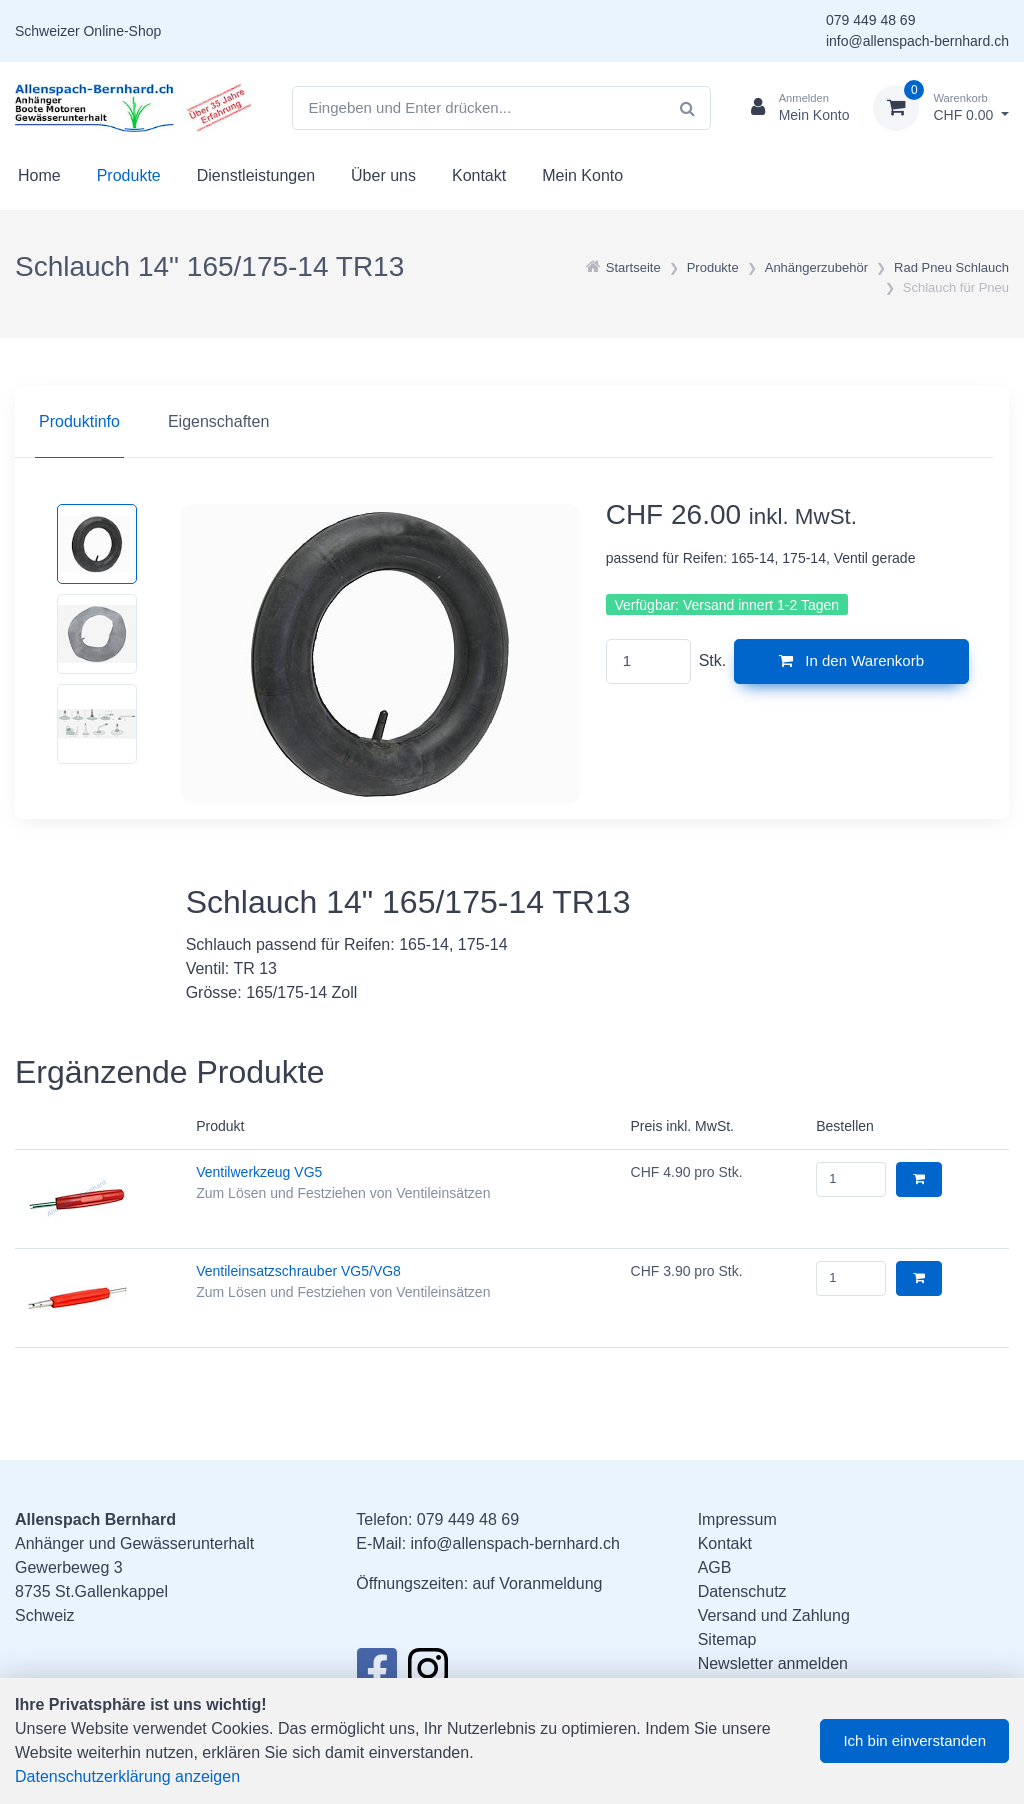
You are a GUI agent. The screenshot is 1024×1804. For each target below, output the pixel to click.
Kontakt (479, 175)
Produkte (129, 175)
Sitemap (727, 1639)
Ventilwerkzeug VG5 (259, 1172)
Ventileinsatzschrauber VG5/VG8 (298, 1271)
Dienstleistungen (256, 175)
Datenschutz (742, 1591)
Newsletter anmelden (773, 1663)
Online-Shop (122, 31)
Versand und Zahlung (774, 1615)
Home (39, 175)
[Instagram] (428, 1674)
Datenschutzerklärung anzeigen (127, 1776)
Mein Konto (582, 175)
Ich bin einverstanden (914, 1740)
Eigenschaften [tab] (218, 421)
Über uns (383, 175)
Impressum (737, 1519)
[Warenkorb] (941, 108)
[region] (512, 422)
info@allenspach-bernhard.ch (917, 41)
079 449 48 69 (871, 20)
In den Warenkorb (851, 660)
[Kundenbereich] (792, 108)
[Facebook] (376, 1674)
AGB (715, 1567)
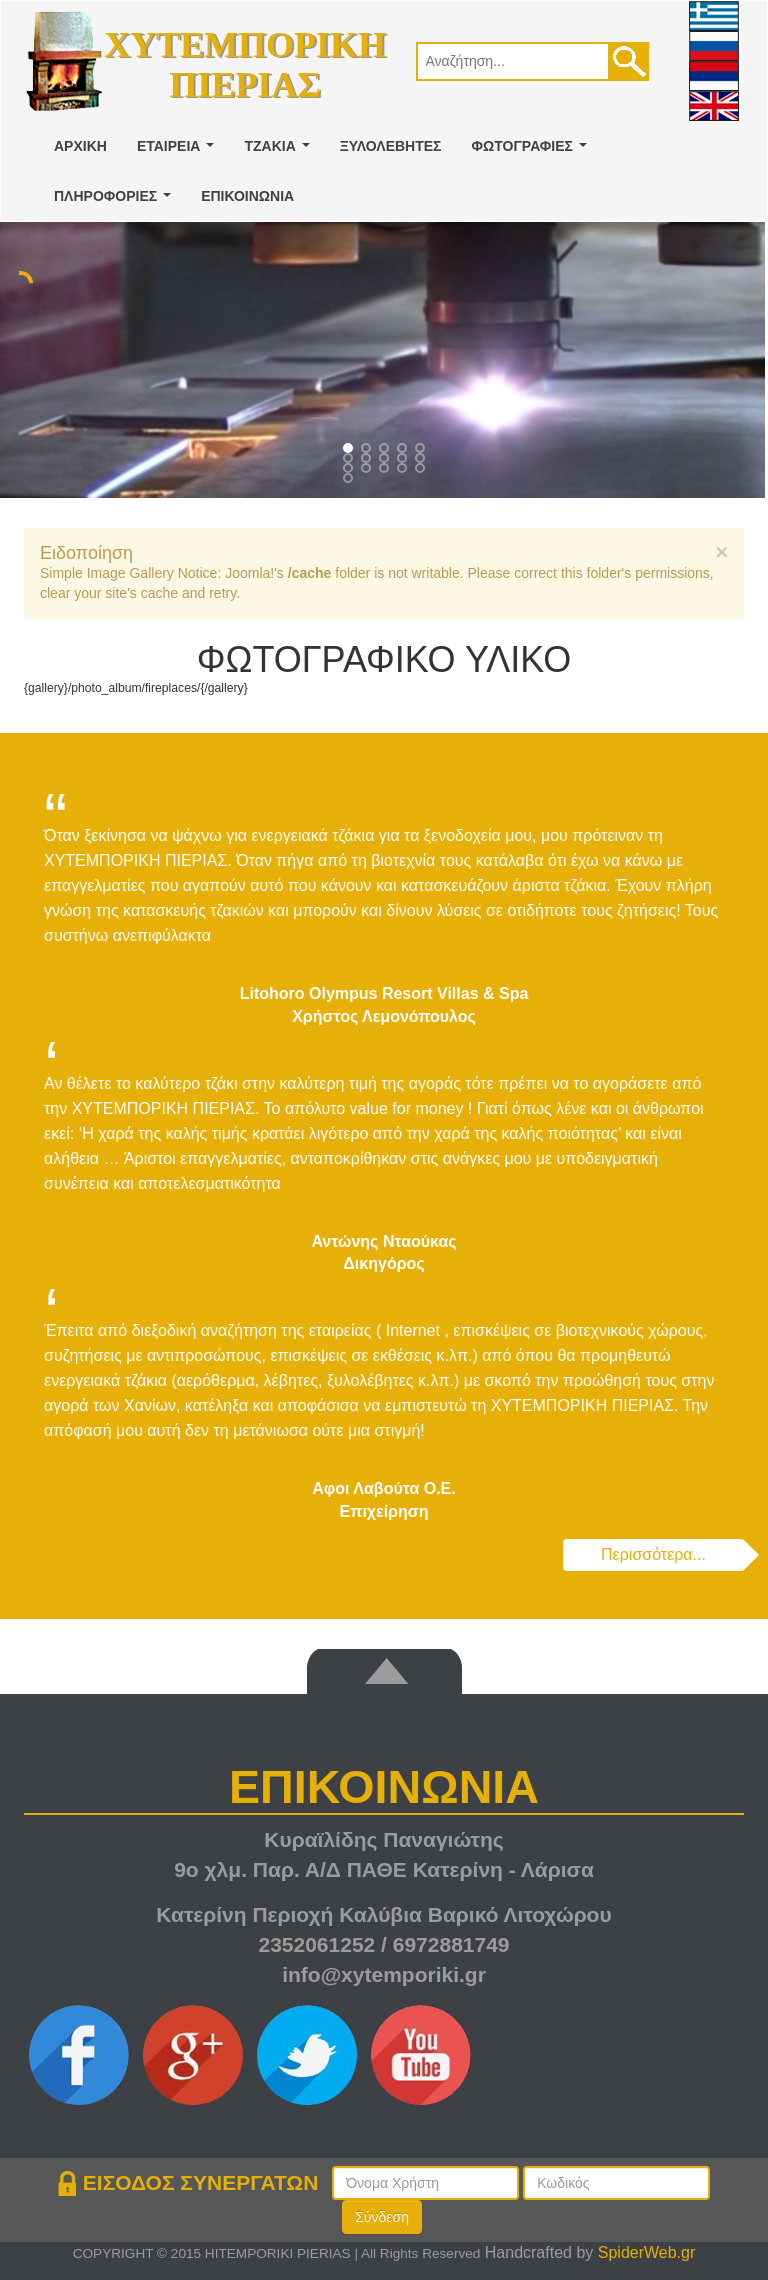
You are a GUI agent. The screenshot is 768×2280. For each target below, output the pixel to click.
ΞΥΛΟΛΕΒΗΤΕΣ (391, 146)
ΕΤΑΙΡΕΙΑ (179, 151)
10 (350, 470)
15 (350, 480)
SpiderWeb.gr (647, 2252)
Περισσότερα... (653, 1554)
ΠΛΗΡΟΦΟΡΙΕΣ (116, 201)
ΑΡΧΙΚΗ (80, 146)
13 (404, 470)
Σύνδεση (382, 2217)
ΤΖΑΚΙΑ (280, 151)
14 (422, 470)
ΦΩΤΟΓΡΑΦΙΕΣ (533, 151)
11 (368, 470)
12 (386, 470)
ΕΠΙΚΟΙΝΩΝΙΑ (247, 196)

------------------------------------------------------------------------

→ **Your instructions**: Give the count of lines in the listing above that hold the word "each", and say nothing else.

→ **Solution to this exercise**: 2